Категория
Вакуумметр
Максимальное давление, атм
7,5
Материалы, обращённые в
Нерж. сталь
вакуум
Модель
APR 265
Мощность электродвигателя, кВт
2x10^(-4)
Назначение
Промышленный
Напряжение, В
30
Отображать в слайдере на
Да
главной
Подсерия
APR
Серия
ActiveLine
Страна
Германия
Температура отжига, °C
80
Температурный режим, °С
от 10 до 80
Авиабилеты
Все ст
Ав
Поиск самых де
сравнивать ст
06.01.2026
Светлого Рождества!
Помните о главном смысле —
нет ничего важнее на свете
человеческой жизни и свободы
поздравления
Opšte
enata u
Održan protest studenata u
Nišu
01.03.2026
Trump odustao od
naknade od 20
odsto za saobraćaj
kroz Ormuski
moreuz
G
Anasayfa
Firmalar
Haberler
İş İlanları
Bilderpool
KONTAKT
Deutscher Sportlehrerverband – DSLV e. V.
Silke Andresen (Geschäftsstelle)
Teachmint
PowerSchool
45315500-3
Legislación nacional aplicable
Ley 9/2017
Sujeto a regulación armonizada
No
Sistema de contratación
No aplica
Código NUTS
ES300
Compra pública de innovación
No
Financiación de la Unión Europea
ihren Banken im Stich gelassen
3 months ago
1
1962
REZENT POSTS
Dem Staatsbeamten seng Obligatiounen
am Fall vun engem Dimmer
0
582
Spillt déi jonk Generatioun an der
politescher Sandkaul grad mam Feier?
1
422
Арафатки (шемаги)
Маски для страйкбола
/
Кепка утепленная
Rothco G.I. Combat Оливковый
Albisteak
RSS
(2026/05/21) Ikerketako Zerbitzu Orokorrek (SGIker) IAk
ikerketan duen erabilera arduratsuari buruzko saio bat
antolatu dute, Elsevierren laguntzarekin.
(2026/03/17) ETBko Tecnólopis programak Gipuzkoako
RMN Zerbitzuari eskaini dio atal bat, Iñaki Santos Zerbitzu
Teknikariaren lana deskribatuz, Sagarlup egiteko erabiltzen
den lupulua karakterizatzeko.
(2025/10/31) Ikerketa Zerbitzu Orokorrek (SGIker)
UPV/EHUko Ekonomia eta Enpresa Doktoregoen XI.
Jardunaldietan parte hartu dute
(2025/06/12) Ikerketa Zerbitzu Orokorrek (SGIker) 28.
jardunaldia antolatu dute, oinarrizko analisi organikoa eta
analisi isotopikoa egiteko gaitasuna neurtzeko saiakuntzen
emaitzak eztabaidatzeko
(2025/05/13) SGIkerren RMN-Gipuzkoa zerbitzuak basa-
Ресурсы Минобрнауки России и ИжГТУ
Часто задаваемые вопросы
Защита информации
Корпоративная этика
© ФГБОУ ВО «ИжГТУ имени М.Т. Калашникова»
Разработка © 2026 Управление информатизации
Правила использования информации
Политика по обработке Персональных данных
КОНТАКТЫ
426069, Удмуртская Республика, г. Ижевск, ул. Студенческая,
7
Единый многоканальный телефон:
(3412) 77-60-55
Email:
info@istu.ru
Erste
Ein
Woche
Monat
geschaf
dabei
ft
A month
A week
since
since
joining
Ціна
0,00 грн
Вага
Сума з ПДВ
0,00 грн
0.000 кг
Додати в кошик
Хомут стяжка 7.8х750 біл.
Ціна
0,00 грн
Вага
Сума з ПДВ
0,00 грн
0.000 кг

☆ ☆ ☆ ☆ ☆ ☆ ☆

Output exactly the lines of the material above from the one containing "Отображать в слайдере на" up to and including the one containing "PowerSchool".

*Written reply*.
Отображать в слайдере на
Да
главной
Подсерия
APR
Серия
ActiveLine
Страна
Германия
Температура отжига, °C
80
Температурный режим, °С
от 10 до 80
Авиабилеты
Все ст
Ав
Поиск самых де
сравнивать ст
06.01.2026
Светлого Рождества!
Помните о главном смысле —
нет ничего важнее на свете
человеческой жизни и свободы
поздравления
Opšte
enata u
Održan protest studenata u
Nišu
01.03.2026
Trump odustao od
naknade od 20
odsto za saobraćaj
kroz Ormuski
moreuz
G
Anasayfa
Firmalar
Haberler
İş İlanları
Bilderpool
KONTAKT
Deutscher Sportlehrerverband – DSLV e. V.
Silke Andresen (Geschäftsstelle)
Teachmint
PowerSchool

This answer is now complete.